• _SUPPLIED MATERIAL_
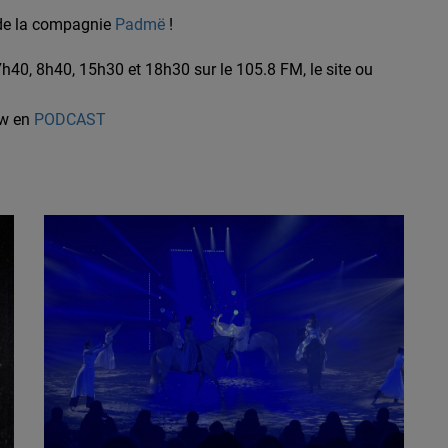
i de la compagnie
Padmë
!
40, 8h40, 15h30 et 18h30 sur le 105.8 FM, le site ou
ew en
PODCAST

• _WORK INSTRUCTIONS_
Pictures stay out; repeat all the rest of the records exactly.

• _TASK OUTPUT_
i de la compagnie
Padmë
!
40, 8h40, 15h30 et 18h30 sur le 105.8 FM, le site ou
ew en
PODCAST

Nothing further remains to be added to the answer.